»»
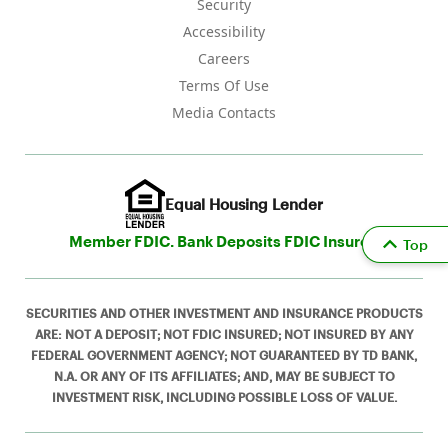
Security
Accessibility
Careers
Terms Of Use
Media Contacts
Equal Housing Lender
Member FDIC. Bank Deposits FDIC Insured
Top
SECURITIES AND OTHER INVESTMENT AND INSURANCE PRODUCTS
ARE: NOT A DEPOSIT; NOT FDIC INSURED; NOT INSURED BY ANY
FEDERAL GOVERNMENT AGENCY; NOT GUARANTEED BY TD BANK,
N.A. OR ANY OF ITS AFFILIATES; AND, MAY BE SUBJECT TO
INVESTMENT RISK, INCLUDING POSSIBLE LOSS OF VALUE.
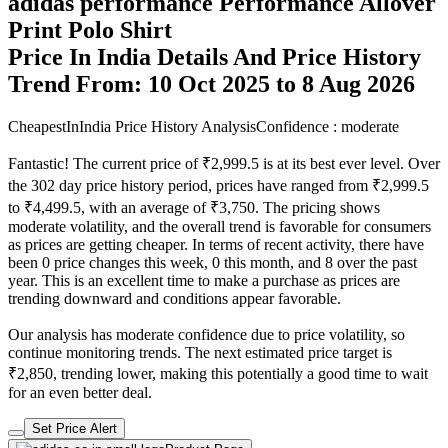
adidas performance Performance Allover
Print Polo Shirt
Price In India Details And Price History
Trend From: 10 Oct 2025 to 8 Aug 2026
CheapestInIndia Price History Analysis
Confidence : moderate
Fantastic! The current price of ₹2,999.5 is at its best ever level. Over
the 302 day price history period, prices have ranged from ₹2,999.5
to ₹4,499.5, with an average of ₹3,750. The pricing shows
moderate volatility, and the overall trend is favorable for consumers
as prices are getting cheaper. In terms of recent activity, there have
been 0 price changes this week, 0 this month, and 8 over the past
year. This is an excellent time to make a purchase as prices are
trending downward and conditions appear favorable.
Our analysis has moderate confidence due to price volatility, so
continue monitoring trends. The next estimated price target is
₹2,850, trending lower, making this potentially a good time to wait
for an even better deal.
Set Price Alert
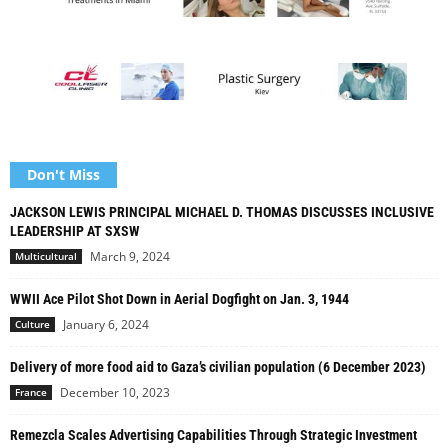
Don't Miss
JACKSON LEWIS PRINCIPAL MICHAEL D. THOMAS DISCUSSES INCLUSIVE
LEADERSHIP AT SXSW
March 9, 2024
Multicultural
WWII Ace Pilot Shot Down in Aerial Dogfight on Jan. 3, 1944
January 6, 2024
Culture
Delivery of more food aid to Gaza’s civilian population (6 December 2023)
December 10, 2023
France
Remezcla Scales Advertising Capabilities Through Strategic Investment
««
»»
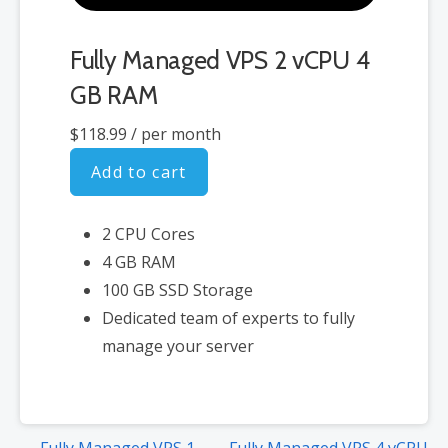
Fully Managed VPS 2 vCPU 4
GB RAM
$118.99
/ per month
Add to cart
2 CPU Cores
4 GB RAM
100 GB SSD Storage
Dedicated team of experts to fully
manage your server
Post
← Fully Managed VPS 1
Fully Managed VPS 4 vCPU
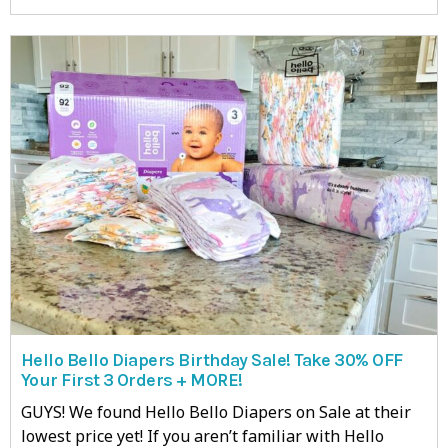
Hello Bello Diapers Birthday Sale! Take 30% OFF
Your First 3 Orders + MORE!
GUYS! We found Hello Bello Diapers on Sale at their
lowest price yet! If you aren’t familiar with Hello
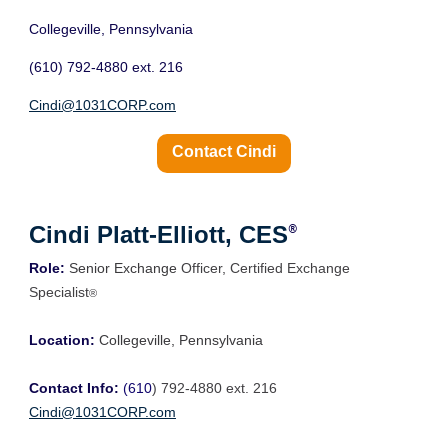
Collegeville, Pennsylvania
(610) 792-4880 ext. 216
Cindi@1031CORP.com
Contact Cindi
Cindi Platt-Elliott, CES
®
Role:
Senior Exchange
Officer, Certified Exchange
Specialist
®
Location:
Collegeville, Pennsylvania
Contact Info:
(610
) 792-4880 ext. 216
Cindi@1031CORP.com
««
»»
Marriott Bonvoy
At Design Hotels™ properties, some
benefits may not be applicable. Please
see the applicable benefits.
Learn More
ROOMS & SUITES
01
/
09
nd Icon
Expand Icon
««
All that is needed is how many lines of the data contain "volatility", stated as a number.

* EXERCISE OUTPUT: 2